Saturday, June 29, 2013

8 Days

Saturday........................Not too bad, I can do this. Sure I'm sick but it's not too bad.

Sunday................................Tired, and getting sicker. Missing David already.

Monday.......................................So sick I just lay there and let Conner crawl on me.

Tuesday...................................................Full of cold medicine and having my worst day yet.

Wednesday...............................................Tear up as I hear Conner call for daddy over and over.

Thursday...................................................Starting to feel a bit better and missing David more than ever.

Friday.......................................................................Just keep going, just keep going, just keep going.

Saturday.......................Daddy brings home dinner and we play in the floor for 2 hours with little bug.

David and I don't spend much time apart. We love being together and don't often tire of each other's company. For the past week David was on a mission trip in south Texas and we were apart longer than we have been in our 8 years together. Normally it would be very difficult for me to be seperated from him but having Conner makes the time apart seem to go on forever. Our little boy is very close to his father and each day they were apart I could see his little emotions show the loss. Each day was a new experience for us as we learned how to cope without his daddy. He would look around more each day seeming to be searching for his dad. He would even keep touching David's face through the phone when we would facetime! It was the cutest thing I have seen yet! His dad reads him stories as night, teaches him how to play soccer, is Conner's own personal jungle gym, teaches him, loves him, and shows him how to love mommy too. I know to many this time was just a week but in everyday life as in our spiritual life, any time away from the father hurts.
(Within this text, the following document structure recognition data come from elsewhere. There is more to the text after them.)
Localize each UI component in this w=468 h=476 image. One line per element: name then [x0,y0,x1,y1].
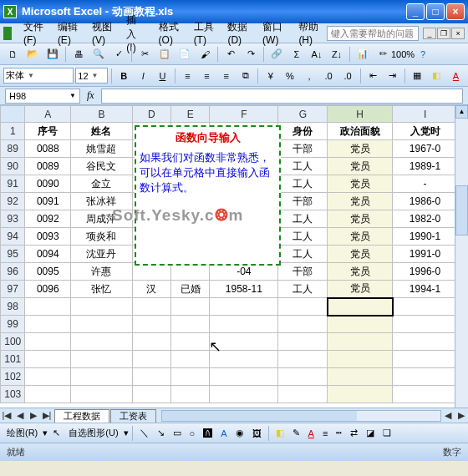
borders-button[interactable]: ▦ [409,67,426,85]
hscroll-thumb[interactable] [162,411,357,421]
select-all-corner[interactable] [1,106,25,123]
row-header[interactable]: 92 [1,193,25,210]
cell[interactable]: 沈亚丹 [71,246,133,263]
font-size-combo[interactable]: 12▼ [75,68,107,84]
cell[interactable] [25,333,71,351]
cell[interactable] [393,386,458,403]
cell[interactable]: 1991-0 [393,246,458,263]
cell[interactable] [278,386,328,403]
row-header[interactable]: 99 [1,316,25,333]
cell[interactable] [25,386,71,403]
cell[interactable]: 1967-0 [393,140,458,158]
maximize-button[interactable]: □ [426,3,445,20]
cell[interactable] [25,368,71,386]
cell[interactable] [132,351,170,368]
cell[interactable]: 金立 [71,175,133,193]
help-search-input[interactable] [327,26,419,41]
cell[interactable] [278,351,328,368]
minimize-button[interactable]: _ [406,3,425,20]
cell[interactable]: 1990-1 [393,228,458,246]
align-left-button[interactable]: ≡ [179,67,196,85]
tab-nav-prev[interactable]: ◀ [13,410,27,421]
cell[interactable] [278,316,328,333]
cell[interactable] [171,368,210,386]
shadow-icon[interactable]: ◪ [363,428,378,438]
cell[interactable]: 1958-11 [210,281,278,298]
cell[interactable] [210,333,278,351]
arrow-style-icon[interactable]: ⇄ [347,428,361,438]
menu-window[interactable]: 窗口(W) [256,18,292,48]
cell[interactable]: 0090 [25,175,71,193]
tab-nav-next[interactable]: ▶ [27,410,40,421]
underline-button[interactable]: U [154,67,171,85]
cell[interactable]: 党员 [328,263,393,281]
cell[interactable]: 0088 [25,140,71,158]
row-header[interactable]: 91 [1,175,25,193]
save-button[interactable]: 💾 [43,45,62,63]
cell[interactable] [132,386,170,403]
oval-icon[interactable]: ○ [186,428,199,438]
cell[interactable] [328,298,393,316]
print-button[interactable]: 🖶 [69,45,88,63]
cell[interactable]: 干部 [278,193,328,210]
cell[interactable]: 党员 [328,175,393,193]
cell[interactable]: 工人 [278,246,328,263]
cell[interactable]: 党员 [328,140,393,158]
cell[interactable] [171,298,210,316]
menu-edit[interactable]: 编辑(E) [51,18,85,48]
cell[interactable]: 0095 [25,263,71,281]
arrow-icon[interactable]: ↘ [154,428,168,438]
cell[interactable]: 工人 [278,175,328,193]
close-button[interactable]: × [446,3,465,20]
cut-button[interactable]: ✂ [135,45,154,63]
autoshapes-menu[interactable]: 自选图形(U) [65,427,121,439]
drawing-toggle-button[interactable]: ✏ [374,45,392,63]
cell[interactable] [393,316,458,333]
font-color-button[interactable]: A [447,67,465,85]
cell[interactable]: 政治面貌 [328,123,393,140]
cell[interactable] [25,351,71,368]
cell[interactable] [278,368,328,386]
cell[interactable] [210,351,278,368]
app-menu-icon[interactable] [3,27,12,40]
cell[interactable]: 张忆 [71,281,133,298]
spelling-button[interactable]: ✓ [109,45,128,63]
row-header[interactable]: 96 [1,263,25,281]
horizontal-scrollbar[interactable] [161,410,441,422]
draw-menu[interactable]: 绘图(R) [3,427,41,439]
row-header[interactable]: 95 [1,246,25,263]
cell[interactable] [71,316,133,333]
font-name-combo[interactable]: 宋体▼ [3,68,74,84]
cell[interactable] [278,333,328,351]
cell[interactable]: 0093 [25,228,71,246]
name-box[interactable]: H98▼ [5,89,80,104]
cell[interactable]: 干部 [278,263,328,281]
formula-input[interactable] [101,89,463,104]
sheet-tab[interactable]: 工资表 [110,409,156,423]
fill-color-icon[interactable]: ◧ [272,428,287,438]
row-header[interactable]: 90 [1,158,25,175]
menu-tools[interactable]: 工具(T) [187,18,221,48]
cell[interactable] [25,298,71,316]
scroll-thumb[interactable] [455,185,468,235]
copy-button[interactable]: 📋 [155,45,174,63]
col-header[interactable]: F [210,106,278,123]
menu-data[interactable]: 数据(D) [221,18,256,48]
comment-balloon[interactable]: 函数向导输入 如果我们对函数非常熟悉，可以在单元格中直接输入函数计算式。 [135,125,281,266]
decrease-indent-button[interactable]: ⇤ [364,67,382,85]
cell[interactable] [328,316,393,333]
cell[interactable]: - [393,175,458,193]
col-header[interactable]: B [71,106,133,123]
line-color-icon[interactable]: ✎ [289,428,303,438]
dash-style-icon[interactable]: ┅ [333,428,345,438]
autosum-button[interactable]: Σ [287,45,306,63]
line-style-icon[interactable]: ≡ [319,428,331,438]
cell[interactable]: 1994-1 [393,281,458,298]
cell[interactable]: 工人 [278,281,328,298]
cell[interactable] [25,316,71,333]
row-header[interactable]: 103 [1,386,25,403]
scroll-up-button[interactable]: ▲ [455,105,468,119]
cell[interactable]: 姚雪超 [71,140,133,158]
merge-center-button[interactable]: ⧉ [237,67,254,85]
cell[interactable] [71,298,133,316]
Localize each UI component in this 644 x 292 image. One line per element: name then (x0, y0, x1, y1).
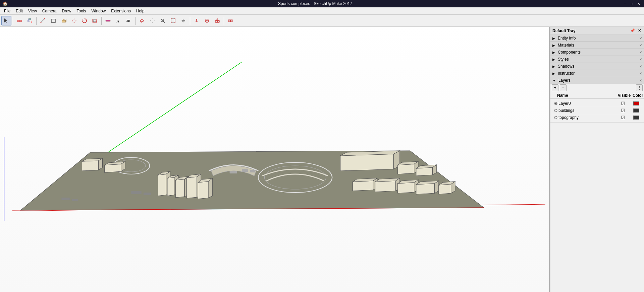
pan-button[interactable] (147, 16, 157, 25)
svg-marker-72 (340, 154, 394, 171)
svg-marker-31 (181, 19, 185, 22)
svg-marker-81 (353, 181, 373, 191)
buildings-color[interactable] (631, 108, 641, 113)
instructor-header[interactable]: ▶ Instructor ✕ (550, 70, 644, 77)
menu-window[interactable]: Window (89, 8, 109, 14)
toolbar-sep-6 (224, 17, 224, 25)
menu-draw[interactable]: Draw (59, 8, 74, 14)
buildings-color-swatch[interactable] (633, 108, 639, 113)
menu-edit[interactable]: Edit (13, 8, 25, 14)
layer0-color-swatch[interactable] (633, 101, 639, 105)
menu-tools[interactable]: Tools (74, 8, 89, 14)
svg-point-6 (44, 18, 45, 19)
layers-header[interactable]: ▼ Layers ✕ (550, 77, 644, 84)
right-panel: Default Tray 📌 ✕ ▶ Entity Info ✕ ▶ Mater… (550, 27, 644, 292)
line-tool-button[interactable] (38, 16, 48, 25)
svg-rect-101 (61, 198, 69, 200)
svg-marker-49 (82, 161, 98, 171)
position-camera-button[interactable] (212, 16, 222, 25)
svg-point-40 (217, 21, 218, 22)
entity-info-header[interactable]: ▶ Entity Info ✕ (550, 35, 644, 42)
svg-marker-9 (62, 19, 65, 20)
paint-bucket-button[interactable] (25, 16, 35, 25)
buildings-visible-checkbox[interactable]: ☑ (621, 108, 625, 113)
menu-help[interactable]: Help (133, 8, 147, 14)
eraser-tool-button[interactable] (14, 16, 24, 25)
menu-camera[interactable]: Camera (40, 8, 59, 14)
minimize-button[interactable]: ─ (623, 1, 628, 6)
zoom-button[interactable] (158, 16, 168, 25)
select-tool-button[interactable] (1, 16, 11, 25)
zoom-extents-button[interactable] (168, 16, 178, 25)
move-tool-button[interactable] (69, 16, 79, 25)
layer-row-buildings[interactable]: buildings ☑ (552, 107, 643, 114)
buildings-radio (554, 109, 557, 112)
components-arrow: ▶ (552, 51, 555, 54)
section-plane-button[interactable] (225, 16, 235, 25)
svg-marker-64 (186, 177, 197, 198)
svg-rect-7 (51, 19, 55, 22)
tray-pin-button[interactable]: 📌 (629, 28, 636, 33)
styles-section: ▶ Styles ✕ (550, 56, 644, 63)
svg-rect-99 (131, 191, 142, 194)
topography-visible-checkbox[interactable]: ☑ (621, 115, 625, 120)
shadows-close[interactable]: ✕ (639, 65, 642, 68)
layers-close[interactable]: ✕ (639, 79, 642, 82)
previous-view-button[interactable] (178, 16, 189, 25)
svg-marker-55 (158, 174, 166, 196)
menu-view[interactable]: View (25, 8, 40, 14)
layer0-color[interactable] (631, 101, 641, 105)
buildings-visible[interactable]: ☑ (614, 108, 631, 113)
layer-row-layer0[interactable]: Layer0 ☑ (552, 100, 643, 107)
buildings-name: buildings (558, 108, 614, 113)
layer-row-topography[interactable]: topography ☑ (552, 114, 643, 121)
materials-label: Materials (558, 43, 574, 48)
svg-rect-8 (62, 20, 65, 22)
svg-rect-96 (242, 169, 248, 172)
tape-measure-button[interactable] (103, 16, 113, 25)
entity-info-close[interactable]: ✕ (639, 36, 642, 40)
tray-header: Default Tray 📌 ✕ (550, 27, 644, 35)
walk-button[interactable] (192, 16, 202, 25)
components-header[interactable]: ▶ Components ✕ (550, 49, 644, 56)
styles-close[interactable]: ✕ (639, 58, 642, 61)
menu-extensions[interactable]: Extensions (108, 8, 133, 14)
topography-color[interactable] (631, 116, 641, 120)
scale-tool-button[interactable] (90, 16, 100, 25)
styles-header[interactable]: ▶ Styles ✕ (550, 56, 644, 63)
layer0-visible-checkbox[interactable]: ☑ (621, 101, 625, 106)
layers-toolbar: + − ⋮ (550, 84, 644, 92)
components-close[interactable]: ✕ (639, 51, 642, 54)
close-button[interactable]: ✕ (636, 1, 641, 6)
svg-marker-84 (375, 181, 395, 192)
instructor-close[interactable]: ✕ (639, 72, 642, 75)
rotate-tool-button[interactable] (79, 16, 90, 25)
layers-label: Layers (558, 78, 571, 83)
tray-close-button[interactable]: ✕ (637, 28, 642, 33)
remove-layer-button[interactable]: − (560, 84, 567, 91)
orbit-button[interactable] (137, 16, 147, 25)
svg-marker-58 (167, 177, 174, 196)
viewport[interactable] (0, 27, 550, 292)
menu-file[interactable]: File (1, 8, 13, 14)
maximize-button[interactable]: □ (629, 1, 635, 6)
svg-marker-10 (65, 19, 66, 22)
3d-text-button[interactable]: 3D (124, 16, 134, 25)
layers-section: ▼ Layers ✕ + − ⋮ Name Visible Color (550, 77, 644, 123)
svg-marker-87 (398, 182, 414, 193)
topography-visible[interactable]: ☑ (614, 115, 631, 120)
materials-close[interactable]: ✕ (639, 44, 642, 47)
layers-details-button[interactable]: ⋮ (636, 84, 643, 91)
instructor-arrow: ▶ (552, 72, 555, 75)
titlebar-icon: 🏠 (3, 1, 8, 6)
rectangle-tool-button[interactable] (48, 16, 58, 25)
materials-header[interactable]: ▶ Materials ✕ (550, 42, 644, 49)
topography-name: topography (558, 115, 614, 120)
layer0-visible[interactable]: ☑ (614, 101, 631, 106)
pushpull-tool-button[interactable] (59, 16, 69, 25)
shadows-header[interactable]: ▶ Shadows ✕ (550, 63, 644, 70)
text-tool-button[interactable]: A (113, 16, 123, 25)
topography-color-swatch[interactable] (633, 116, 639, 120)
add-layer-button[interactable]: + (552, 84, 558, 91)
look-around-button[interactable] (202, 16, 212, 25)
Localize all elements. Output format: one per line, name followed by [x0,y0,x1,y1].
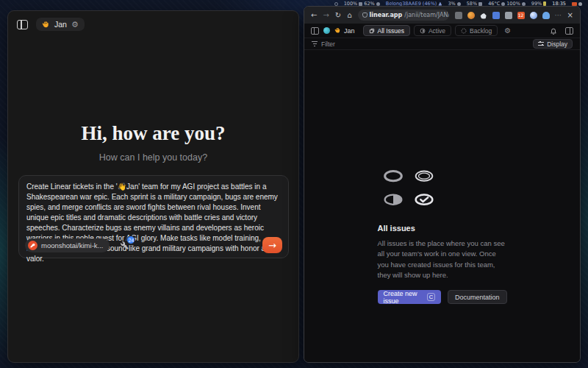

At first it doesn't seem so hard and you think you will be fine.  Then as each day passes you realize how much you love, need, count on, feel safe with, enjoy, and long for the company of the father. I struggled with the difficulties of being a single mom for a week and I am so very grateful that I have such an amazing partner to go through life with. David's overwhelming love and kindness, his patience with me and our son, his beautiful walk with God all that he is are so beautiful to me. Yet, seeing the way Conner's face light up with he saw his daddy filled me with more joy than I ever thought possible. He has his daddy back and can't get enough of him. I can hear his giggling at this very moment from across the house. He is delighting in his father. I can learn a thing or 10 from my precious son. I love, adore and delight in his earthly father just as he does. How I long to delight in my heavenly father the way my son delights in his daddy. To reach out and touch his face and hear him sing over me only takes coming to him as a child. To him I will always be his little girl.